DATASET CONTENT:
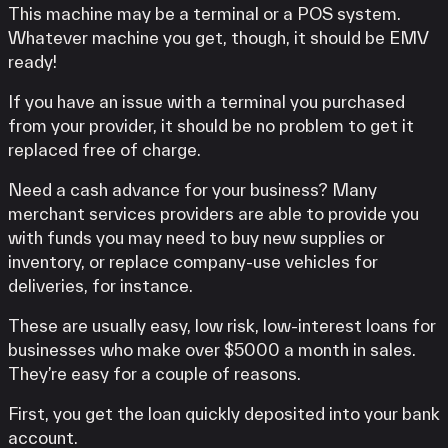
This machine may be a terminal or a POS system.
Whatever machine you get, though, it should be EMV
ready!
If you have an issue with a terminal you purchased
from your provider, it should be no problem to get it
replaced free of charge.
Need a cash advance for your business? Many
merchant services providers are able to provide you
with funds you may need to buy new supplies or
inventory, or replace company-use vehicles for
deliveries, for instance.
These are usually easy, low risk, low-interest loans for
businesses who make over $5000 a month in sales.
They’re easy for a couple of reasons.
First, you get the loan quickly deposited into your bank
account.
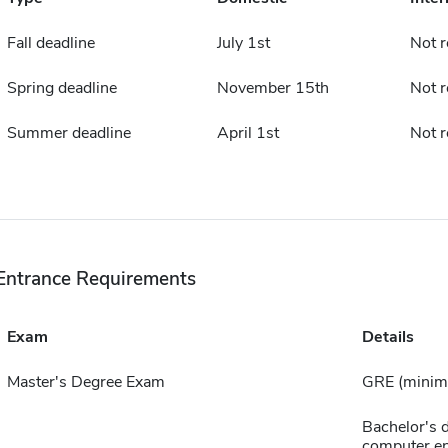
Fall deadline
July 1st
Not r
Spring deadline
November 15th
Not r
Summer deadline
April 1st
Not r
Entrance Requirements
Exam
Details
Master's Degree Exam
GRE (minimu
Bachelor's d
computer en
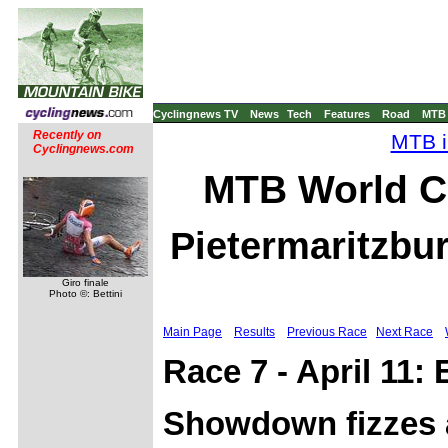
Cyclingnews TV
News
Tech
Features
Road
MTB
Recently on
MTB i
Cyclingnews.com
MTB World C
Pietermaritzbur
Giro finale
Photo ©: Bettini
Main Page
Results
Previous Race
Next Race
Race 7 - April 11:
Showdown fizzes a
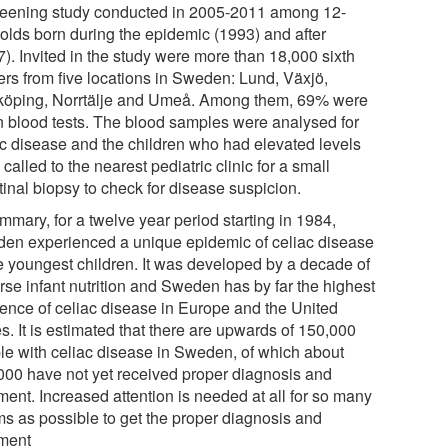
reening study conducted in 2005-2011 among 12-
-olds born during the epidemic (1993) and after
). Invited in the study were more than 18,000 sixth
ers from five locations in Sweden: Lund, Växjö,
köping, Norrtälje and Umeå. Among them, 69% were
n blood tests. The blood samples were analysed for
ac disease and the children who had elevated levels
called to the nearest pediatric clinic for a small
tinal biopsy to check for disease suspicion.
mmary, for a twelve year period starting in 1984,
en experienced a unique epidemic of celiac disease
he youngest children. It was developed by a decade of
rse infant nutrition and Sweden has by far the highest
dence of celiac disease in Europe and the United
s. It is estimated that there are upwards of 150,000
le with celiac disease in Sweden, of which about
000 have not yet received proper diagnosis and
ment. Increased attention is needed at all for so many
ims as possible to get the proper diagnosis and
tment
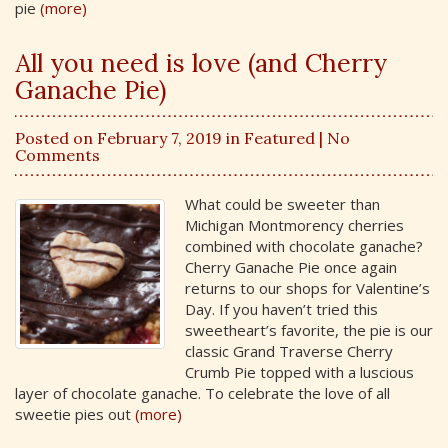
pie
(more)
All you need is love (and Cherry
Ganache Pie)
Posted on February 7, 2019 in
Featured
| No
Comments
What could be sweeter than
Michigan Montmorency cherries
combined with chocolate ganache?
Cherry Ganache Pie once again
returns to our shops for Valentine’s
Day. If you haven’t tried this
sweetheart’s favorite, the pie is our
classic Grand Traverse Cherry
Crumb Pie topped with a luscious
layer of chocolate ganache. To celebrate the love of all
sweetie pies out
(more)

REQUIREMENT: Given the records above, restate word for word only the lines starting at the one with "n blood tests." and ending at the one with "en experienced a".

TASK RESPONSE:
n blood tests. The blood samples were analysed for
ac disease and the children who had elevated levels
called to the nearest pediatric clinic for a small
tinal biopsy to check for disease suspicion.
mmary, for a twelve year period starting in 1984,
en experienced a unique epidemic of celiac disease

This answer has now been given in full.